→ **MATERIAL TO PROCESS**:
..............................
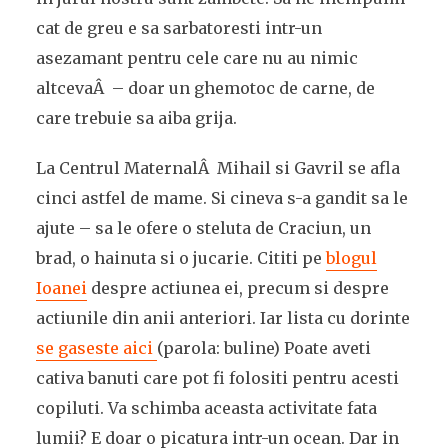
cat de greu e sa sarbatoresti intr-un
asezamant pentru cele care nu au nimic
altcevaÂ – doar un ghemotoc de carne, de
care trebuie sa aiba grija.
La Centrul MaternalÂ Mihail si Gavril se afla
cinci astfel de mame. Si cineva s-a gandit sa le
ajute – sa le ofere o steluta de Craciun, un
brad, o hainuta si o jucarie. Cititi pe
blogul
Ioanei
despre actiunea ei, precum si despre
actiunile din anii anteriori. Iar lista cu dorinte
se gaseste aici
(parola: buline) Poate aveti
cativa banuti care pot fi folositi pentru acesti
copiluti. Va schimba aceasta activitate fata
lumii? E doar o picatura intr-un ocean. Dar in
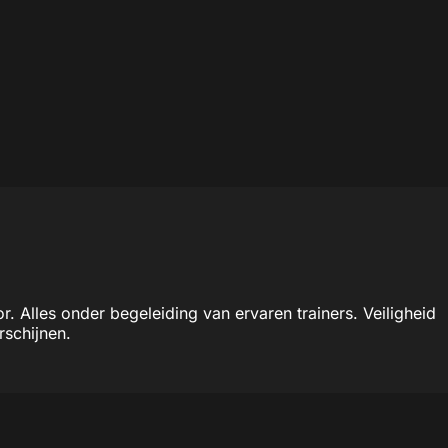
r. Alles onder begeleiding van ervaren trainers. Veiligheid
rschijnen.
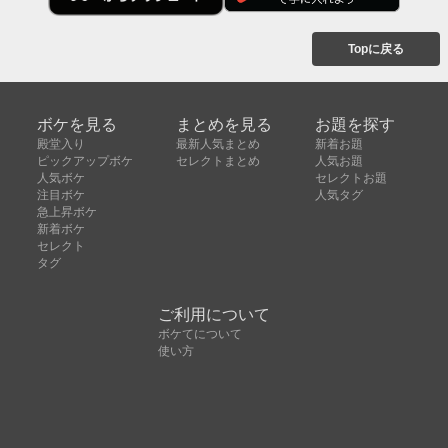
Topに戻る
ボケを見る
まとめを見る
お題を探す
殿堂入り
最新人気まとめ
新着お題
ピックアップボケ
セレクトまとめ
人気お題
人気ボケ
セレクトお題
注目ボケ
人気タグ
急上昇ボケ
新着ボケ
セレクト
タグ
ご利用について
ボケてについて
使い方
利用規約
よくある質問
クッキーの利用について
お問い合わせ
広告掲載について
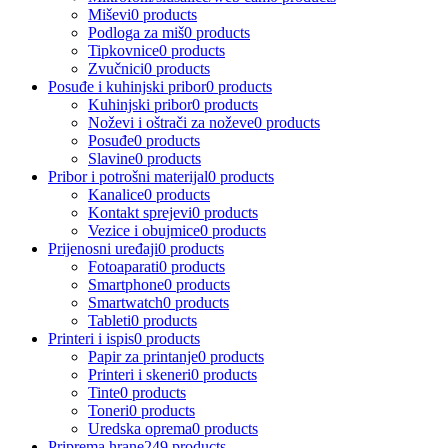
Miševi
0 products
Podloga za miš
0 products
Tipkovnice
0 products
Zvučnici
0 products
Posuđe i kuhinjski pribor
0 products
Kuhinjski pribor
0 products
Noževi i oštrači za noževe
0 products
Posuđe
0 products
Slavine
0 products
Pribor i potrošni materijal
0 products
Kanalice
0 products
Kontakt sprejevi
0 products
Vezice i obujmice
0 products
Prijenosni uređaji
0 products
Fotoaparati
0 products
Smartphone
0 products
Smartwatch
0 products
Tableti
0 products
Printeri i ispis
0 products
Papir za printanje
0 products
Printeri i skeneri
0 products
Tinte
0 products
Toneri
0 products
Uredska oprema
0 products
Priprema hrane
249 products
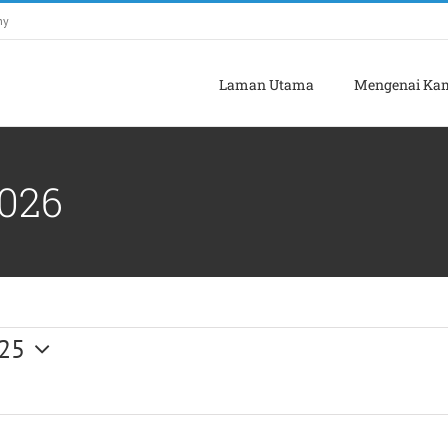
my
Laman Utama
Mengenai Ka
2026
25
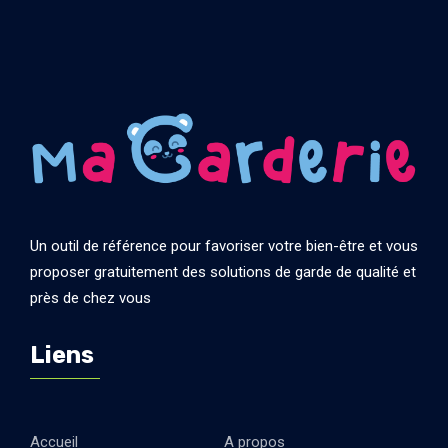
Un outil de référence pour favoriser votre bien-être et vous
proposer gratuitement des solutions de garde de qualité et
près de chez vous
Liens
Accueil
A propos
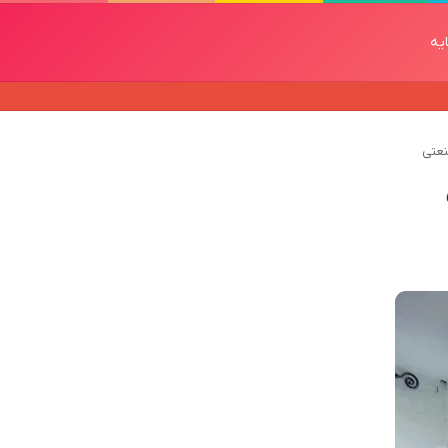
یه
نعتی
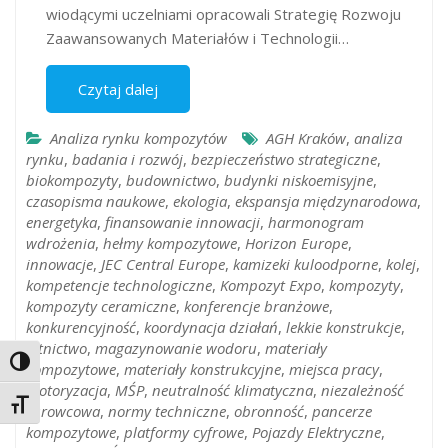
wiodącymi uczelniami opracowali Strategię Rozwoju
Zaawansowanych Materiałów i Technologii…
Czytaj dalej
Analiza rynku kompozytów
AGH Kraków
,
analiza
rynku
,
badania i rozwój
,
bezpieczeństwo strategiczne
,
biokompozyty
,
budownictwo
,
budynki niskoemisyjne
,
czasopisma naukowe
,
ekologia
,
ekspansja międzynarodowa
,
energetyka
,
finansowanie innowacji
,
harmonogram
wdrożenia
,
hełmy kompozytowe
,
Horizon Europe
,
innowacje
,
JEC Central Europe
,
kamizeki kuloodporne
,
kolej
,
kompetencje technologiczne
,
Kompozyt Expo
,
kompozyty
,
kompozyty ceramiczne
,
konferencje branżowe
,
konkurencyjność
,
koordynacja działań
,
lekkie konstrukcje
,
lotnictwo
,
magazynowanie wodoru
,
materiały
Toggle High Contrast
kompozytowe
,
materiały konstrukcyjne
,
miejsca pracy
,
motoryzacja
,
MŚP
,
neutralność klimatyczna
,
niezależność
Toggle Font size
surowcowa
,
normy techniczne
,
obronność
,
pancerze
kompozytowe
,
platformy cyfrowe
,
Pojazdy Elektryczne
,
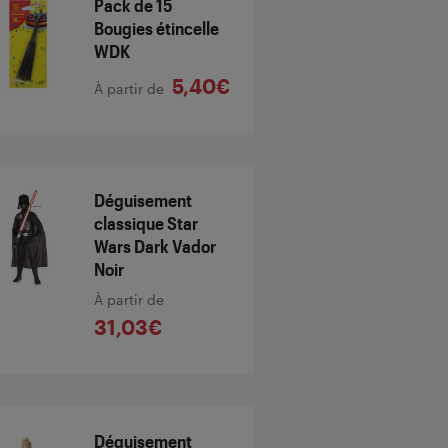
Pack de 15
Bougies étincelle
WDK
5,40€
À partir de
Déguisement
classique Star
Wars Dark Vador
Noir
À partir de
31,03€
Déguisement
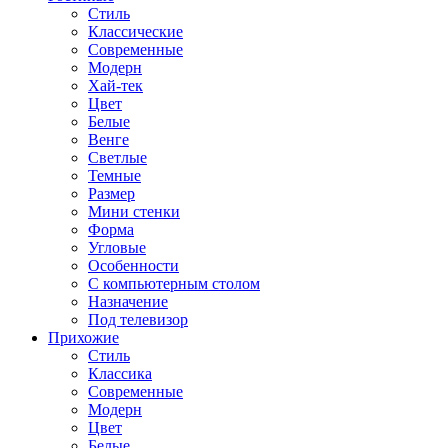
Стиль
Классические
Современные
Модерн
Хай-тек
Цвет
Белые
Венге
Светлые
Темные
Размер
Мини стенки
Форма
Угловые
Особенности
С компьютерным столом
Назначение
Под телевизор
Прихожие
Стиль
Классика
Современные
Модерн
Цвет
Белые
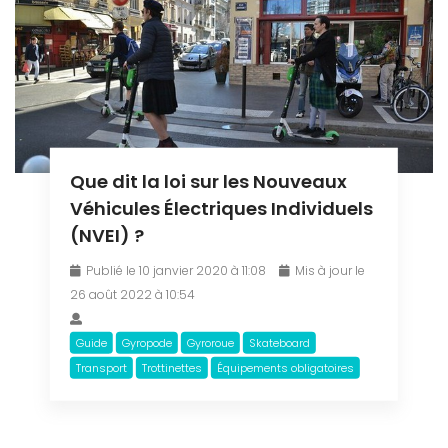
Que dit la loi sur les Nouveaux
Véhicules Électriques Individuels
(NVEI) ?
Publié le 10 janvier 2020 à 11:08
Mis à jour le
26 août 2022 à 10:54
Guide
Gyropode
Gyroroue
Skateboard
Transport
Trottinettes
Équipements obligatoires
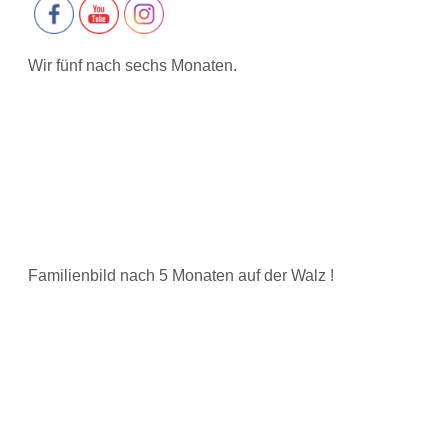
Wir fünf nach sechs Monaten.
Familienbild nach 5 Monaten auf der Walz !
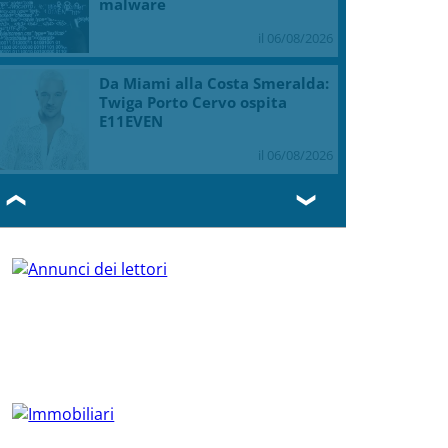
malware
il 06/08/2026
Da Miami alla Costa Smeralda:
Twiga Porto Cervo ospita
E11EVEN
il 06/08/2026
❮
❯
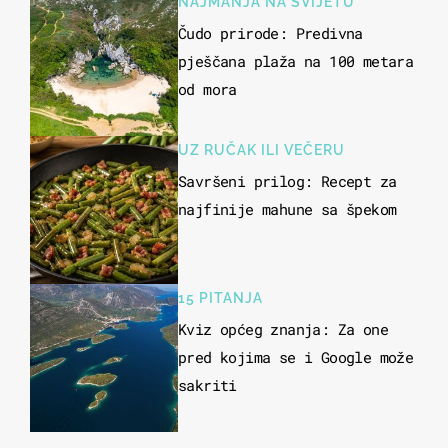
NAJMANJA NA SVIJETU
Čudo prirode: Predivna
pješčana plaža na 100 metara
od mora
UZ RUČAK ILI VEČERU
Savršeni prilog: Recept za
najfinije mahune sa špekom
15 PITANJA
Kviz općeg znanja: Za one
pred kojima se i Google može
sakriti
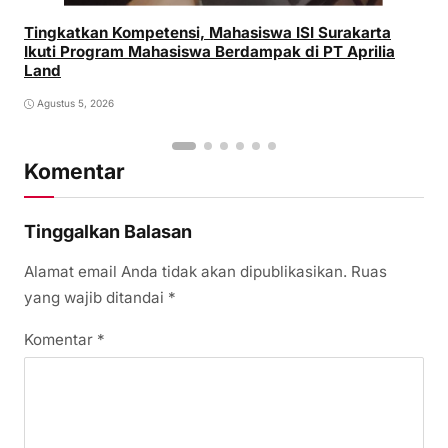
Tingkatkan Kompetensi, Mahasiswa ISI Surakarta
Ikuti Program Mahasiswa Berdampak di PT Aprilia
Land
Agustus 5, 2026
Komentar
Tinggalkan Balasan
Alamat email Anda tidak akan dipublikasikan.
Ruas
yang wajib ditandai
*
Komentar
*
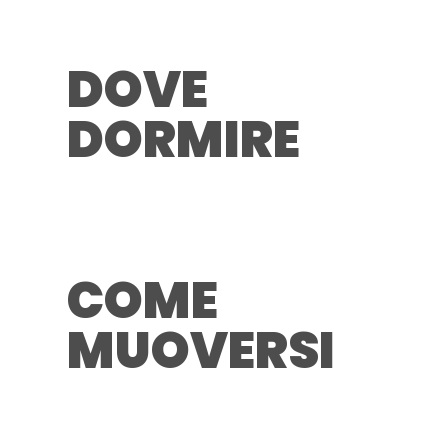
DOVE
DORMIRE
COME
MUOVERSI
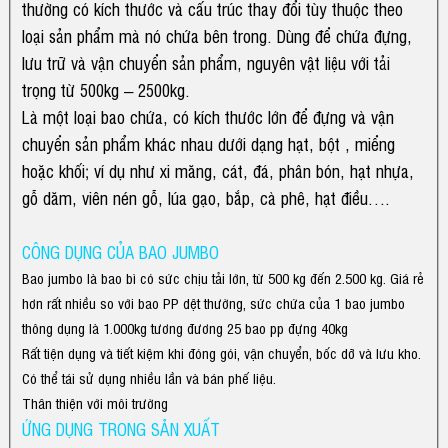
thường có kích thước và cấu trúc thay đổi tùy thuộc theo
loại sản phẩm mà nó chứa bên trong. Dùng để chứa đựng,
lưu trữ và vận chuyển sản phẩm, nguyên vật liệu với tải
trọng từ 500kg – 2500kg.
Là một loại bao chứa, có kích thước lớn để đựng và vận
chuyển sản phẩm khác nhau dưới dạng hạt, bột , miểng
hoặc khối; ví dụ như xi măng, cát, đá, phân bón, hạt nhựa,
gỗ dăm, viên nén gỗ, lúa gạo, bắp, cà phê, hạt điều….
CÔNG DỤNG CỦA BAO JUMBO
Bao jumbo là bao bì có sức chịu tải lớn, từ 500 kg đến 2.500 kg. Giá rẻ
hơn rất nhiều so với bao PP dệt thường, sức chứa của 1 bao jumbo
thông dụng là 1.000kg tương đương 25 bao pp đựng 40kg
Rất tiện dụng và tiết kiệm khi đóng gói, vận chuyển, bốc dỡ và lưu kho.
Có thể tái sử dụng nhiều lần và bán phế liệu.
Thân thiện với môi trường
ỨNG DỤNG TRONG SẢN XUẤT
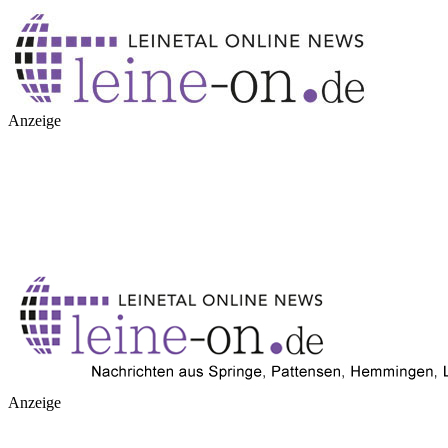
Anzeige
Anzeige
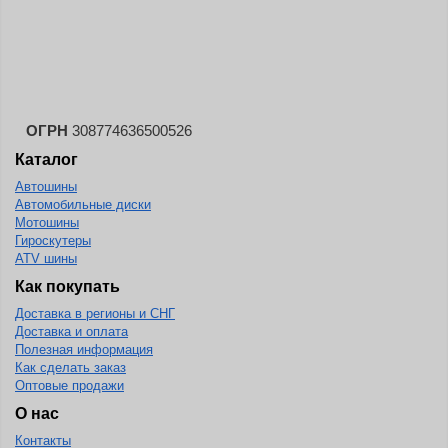
Landsail
Landspider
Lanvigator
Lassa
Laufenn
ОГРН
308774636500526
Каталог
Leao
Автошины
Ling Long
Автомобильные диски
Long March
Мотошины
Гироскутеры
Longtraxx
ATV шины
Magnum
Как покупать
Доставка в регионы и СНГ
Marangoni
Доставка и оплата
Marcher
Полезная информация
Как сделать заказ
Marshal
Оптовые продажи
Massimo
О нас
Контакты
Mastercraft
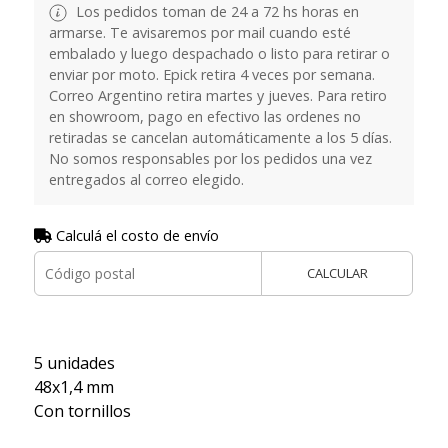
Los pedidos toman de 24 a 72 hs horas en
armarse. Te avisaremos por mail cuando esté
embalado y luego despachado o listo para retirar o
enviar por moto. Epick retira 4 veces por semana.
Correo Argentino retira martes y jueves. Para retiro
en showroom, pago en efectivo las ordenes no
retiradas se cancelan automáticamente a los 5 días.
No somos responsables por los pedidos una vez
entregados al correo elegido.
Calculá el costo de envío
CALCULAR
5 unidades
48x1,4 mm
Con tornillos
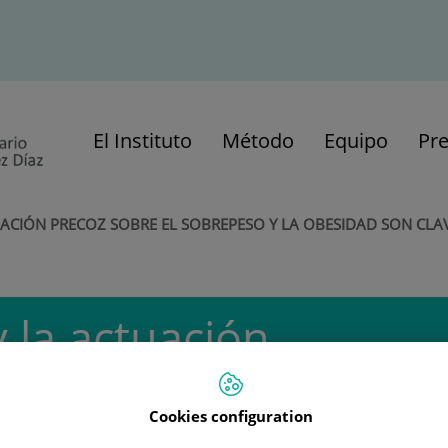
El Instituto
Método
Equipo
Pr
UACIÓN PRECOZ SOBRE EL SOBREPESO Y LA OBESIDAD SON CLAV
 la actuación
 sobrepeso y la
Cookies configuration
aves para evitar la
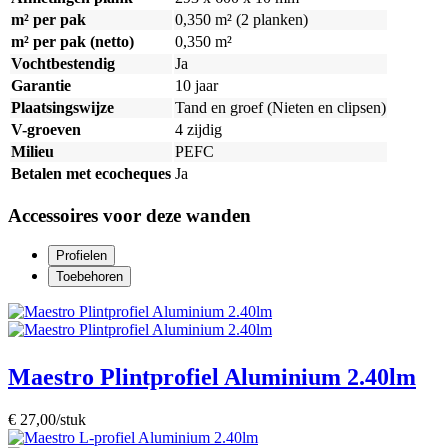
m² per pak
0,350 m² (2 planken)
m² per pak (netto)
0,350 m²
Vochtbestendig
Ja
Garantie
10 jaar
Plaatsingswijze
Tand en groef (Nieten en clipsen)
V-groeven
4 zijdig
Milieu
PEFC
Betalen met ecocheques
Ja
Accessoires voor deze wanden
Profielen
Toebehoren
Maestro Plintprofiel Aluminium 2.40lm
€ 27,00/stuk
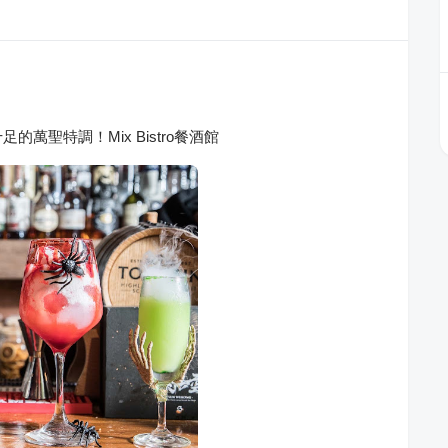
萬聖特調！Mix Bistro餐酒館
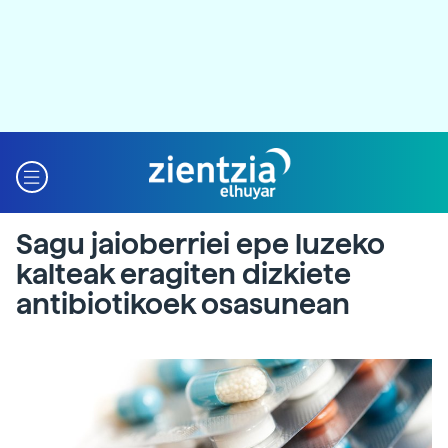
Sagu jaioberriei epe luzeko
kalteak eragiten dizkiete
antibiotikoek osasunean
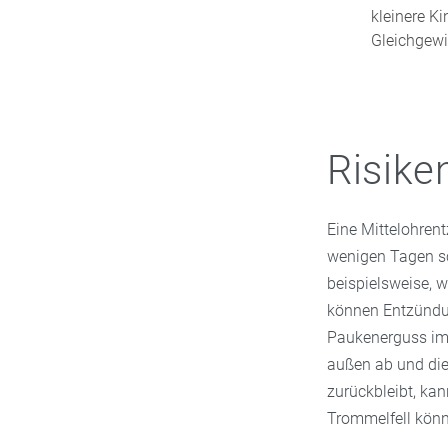
kleinere K
Gleichgewi
Risike
Eine Mittelohren
wenigen Tagen s
beispielsweise, w
können Entzündun
Paukenerguss im 
außen ab und die
zurückbleibt, ka
Trommelfell könn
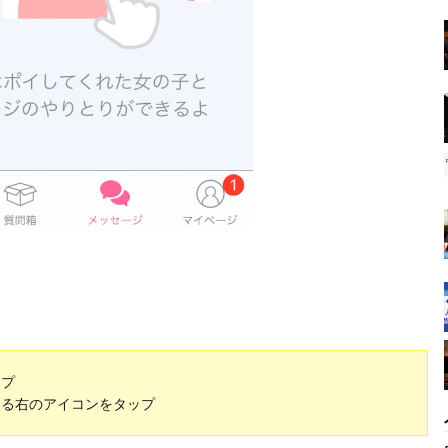
ップ
ある右のアイコンをタップ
..............................
→ **GOAL OF THE EXERCISE**:
Lines containing the word "Mahasiswa" are to be counted in the listing; state their number alone.

→ **OUTPUT FOR THIS EXERCISE**:
2